#### Task:
Word for word, and with pictures excluded, copy out all the records that follow.

**********

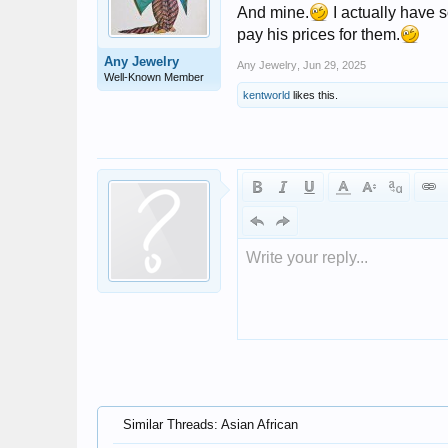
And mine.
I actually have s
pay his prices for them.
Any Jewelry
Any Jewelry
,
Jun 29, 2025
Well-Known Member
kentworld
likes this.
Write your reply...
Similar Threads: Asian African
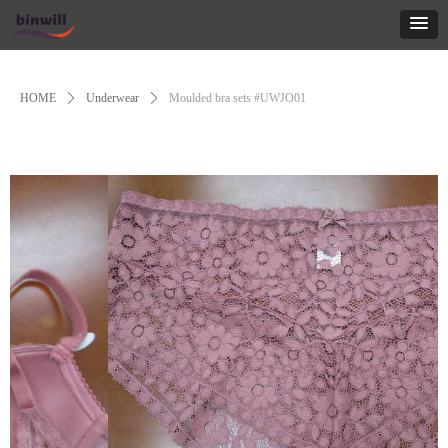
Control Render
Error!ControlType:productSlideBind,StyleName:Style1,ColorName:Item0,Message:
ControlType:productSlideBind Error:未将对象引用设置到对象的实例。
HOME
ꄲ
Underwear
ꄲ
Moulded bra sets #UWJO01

**********

#### Written response:
And mine.
I actually have s
pay his prices for them.
Any Jewelry
Any Jewelry
,
Jun 29, 2025
Well-Known Member
kentworld
likes this.
Write your reply...
Similar Threads: Asian African
Control Render
Error!ControlType:productSlideBind,StyleName:Style1,ColorName:Item0,Message:
ControlType:productSlideBind Error:未将对象引用设置到对象的实例。
HOME
ꄲ
Underwear
ꄲ
Moulded bra sets #UWJO01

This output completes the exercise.